This story originally appeared on Reuters

Google Inc is planning new and revamped streaming-music services in coming weeks, searching for a way to stand out in an increasingly crowded field of rivals from Apple Inc and Amazon.com Inc to Spotify.

Nailing music is one way for Google to raise chances of continued success as people spend more time on mobile devices.

Google's YouTube service has become a low-profile titan in streaming through the popularity of music videos. Currently, videos must be chosen one track at a time. YouTube in coming weeks will launch new subscription and ad-supported YouTube music services able to play several tracks in a row, a person familiar with the plans said.

Google had been expected to launch the YouTube services by the end of summer and had offered few details.

Also coming soon: an update of Google's existing $10-a-month All Access subscription-music streaming service.

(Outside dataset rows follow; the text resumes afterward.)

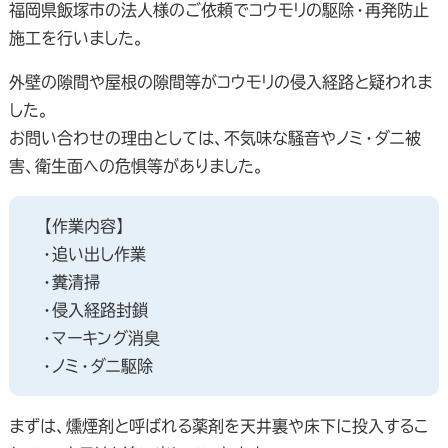
福岡県飯塚市の法人様のご依頼でコウモリの駆除・再発防止
施工を行いました。
外壁の隙間や屋根の隙間等がコウモリの侵入経路と疑われま
した。
お問い合わせの理由としては、不気味な騒音やノミ・ダニ被
害、衛生面への危惧等がありました。
【作業内容】
・追い出し作業
・糞清掃
・侵入経路封鎖
・マーキング消臭
・ノミ・ダニ駆除
まずは、燻煙剤と呼ばれる薬剤を天井裏や床下に投入するこ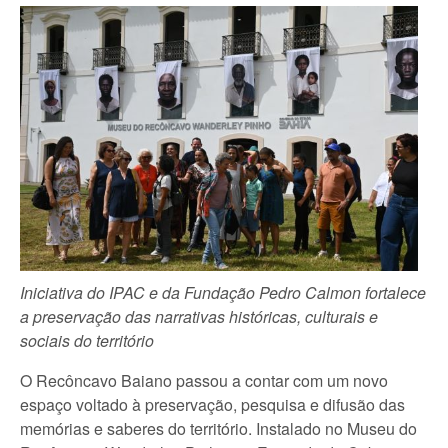
Iniciativa do IPAC e da Fundação Pedro Calmon fortalece
a preservação das narrativas históricas, culturais e
sociais do território
O Recôncavo Baiano passou a contar com um novo
espaço voltado à preservação, pesquisa e difusão das
memórias e saberes do território. Instalado no Museu do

The new version will incorporate technology acquired by Google with the purchase of Songza, a service known for its ability to recommend music, Jamie Rosenberg, Google's Vice President of Digital Content, said in an interview.

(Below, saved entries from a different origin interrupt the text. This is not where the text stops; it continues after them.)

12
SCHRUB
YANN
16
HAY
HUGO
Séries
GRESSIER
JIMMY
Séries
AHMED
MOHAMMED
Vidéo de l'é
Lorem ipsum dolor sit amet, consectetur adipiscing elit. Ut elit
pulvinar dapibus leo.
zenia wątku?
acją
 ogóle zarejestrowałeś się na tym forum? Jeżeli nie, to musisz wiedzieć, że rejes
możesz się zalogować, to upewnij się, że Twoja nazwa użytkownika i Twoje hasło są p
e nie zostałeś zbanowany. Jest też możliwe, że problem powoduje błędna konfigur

The variety of approaches risks confusing consumers, said Alex Luke, a venture capitalist at The Valley Fund, who has worked as an executive at music label EMI Music and was the director of music programming at Apple until 2011.

He argued that the winners in digital music would offer radio-style programs, downloads and let listeners put together their own playlists. (For a graphic of music sales, click here)

"The marketplace hasn't found itself yet and you're going to continue to see the big players like Apple and Google experiment," Luke said. "The thing that Google and YouTube both have in their favor is these huge, active user bases."

The latest music push comes 16 months after Google launched its All Access subscription service. Industry observers say All Access has struggled to stand out and set Google into a markedly different business than the free, ad-supported services that have long underpinned its success.

Google's All Access subscription music service likely draws between 500,000 and a few million users, said Mark Mulligan of research and consulting firm Midia Research. That puts it in the same ranks as rivals Rhapsody and Deezer, but behind Spotify, which has more than 10 million paying subscribers.

Apple has a Beats subscription streaming service, acquired with the Beats headphone line in May, and it has free iTunes radio, which analysts say has not been a breakout success. E-commerce giant Amazon launched its music service in June, providing streaming of a limited catalog of music to members of its $99-a-year Prime service.

The U.S. music market is worth $7 billion but royalty and marketing expenditures mean most streaming music businesses currently lose money, according to estimates from Brian Zisk, executive producer of the SF MusicTech Summit.

Mulligan described Google's music service in a "holding pattern", arguing that Google should be at least as big as Spotify given Google's resources and existing user base.

Google's Rosenberg acknowledged the service is not the market leader, but said Google was encouraged by what he called a "very healthy" portion of consumers who subscribed after a free one-month trial.

He saw no need to cut the $10 monthly subscription price.

"Is the bigger upside getting more people to try these services, or is the bigger upside dropping the price by a dollar or two?" he asked. "Right now we're focused on creating broad awareness that the service exists." All Access is now available in 43 countries, he said.

To stand out, Google envisions a service "that extends seamlessly to your wearable device or to your car," and that's intelligent enough to play "the right music for the right moment," Rosenberg says.

Marc Ruxin, the Chief Operating Officer of Rdio, a competing, privately-held streaming service, said Google wanted to use music to keep its main service, search, top of mind.

"Google like any Internet company is in a war for attention, so they want as much user time on a daily basis that they can get," he said.